The character's core - Sam Sykes

My feeling is that, especially in fantasy, we need to move away from the character who Does The Nice Thing and the character who Does The Nasty Thing, and towards characters who actively wrestle with the problems they face in order to try to solve them. And not just to prove some crass point that "Hey, the world's really difficult and complicated, you know". Once you take away "Kill the dark lord" as the solution to everything, then the response isn't just to throw up your hands and cry "Oh no, it's all really awful!". At least, that shouldn't be the response of a good character. And I think that struggle towards doing the right thing, the active attempt to work out what the good option is and do it, is much more heroic than just gathering all your minions and slaughtering the orcs.

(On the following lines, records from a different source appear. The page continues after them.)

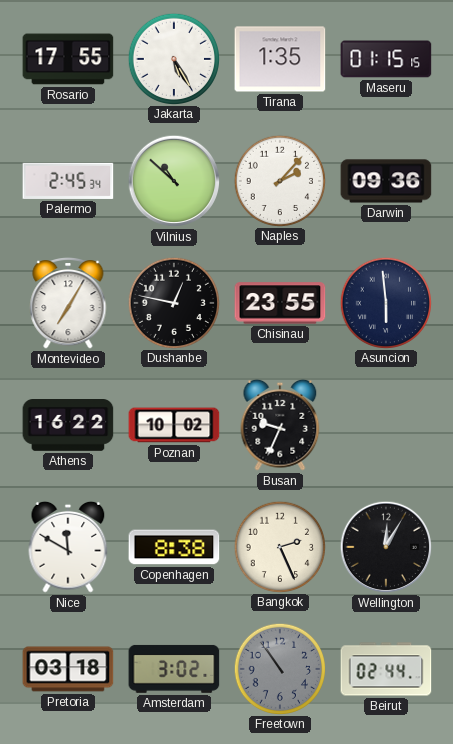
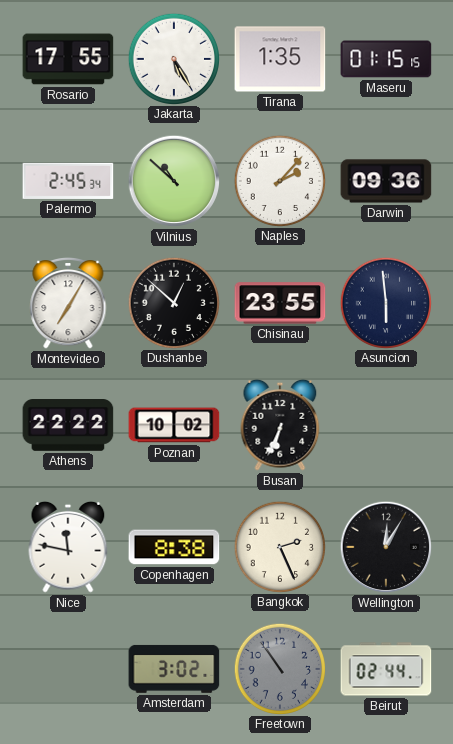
Dushanbe: 12:47 -> 12:52
Athens: 16:22 -> 22:22
Busan: 9:34 -> 6:34
Nice: 11:50 -> 11:47
Pretoria: 03:18 -> none
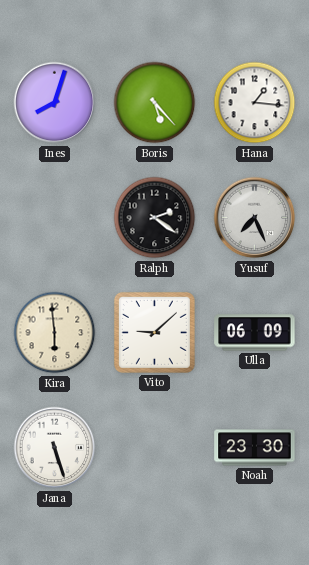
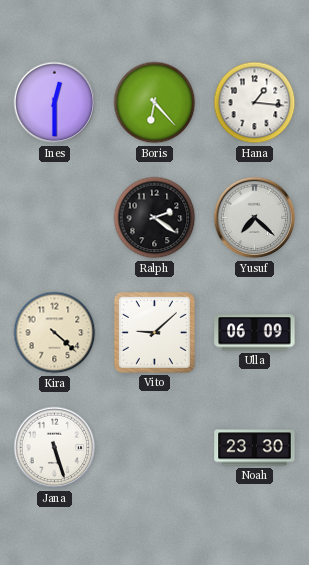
Ines: 8:03 -> 12:30
Boris: 5:23 -> 6:23
Yusuf: 7:26 -> 7:22
Kira: 5:59 -> 4:22
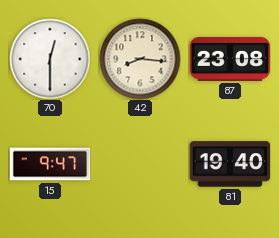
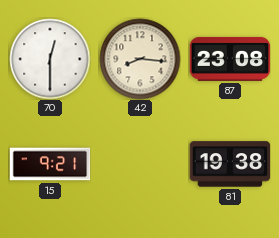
15: 9:47 -> 9:21
81: 19:40 -> 19:38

It's worth pointing out that other genres - the hardboiled crime novel springs to mind - this has been standard procedure for a long, long time.
 
In fantasy we tend to get characters that are All Bad or All Good, and very little explanation why. People are generally a lot more complex than that. We have reasons for what we do, even if other people don't agree with or understand those reasons. It's also true that people often do the right thing for the wrong reasons or the wrong thing for the right reasons. The stories we read would be much more nuanced and relevant to us if they reflected this.
 
I once read a review of a fantasy series where the reviewer said that, if you took away the fact that the hero was prophesied to be the hero, and that the story was from his point of view, it was almost impossible to tell who had the moral high ground. Unless that's the intention (which is itself a tired point), the story probably needs something more than that.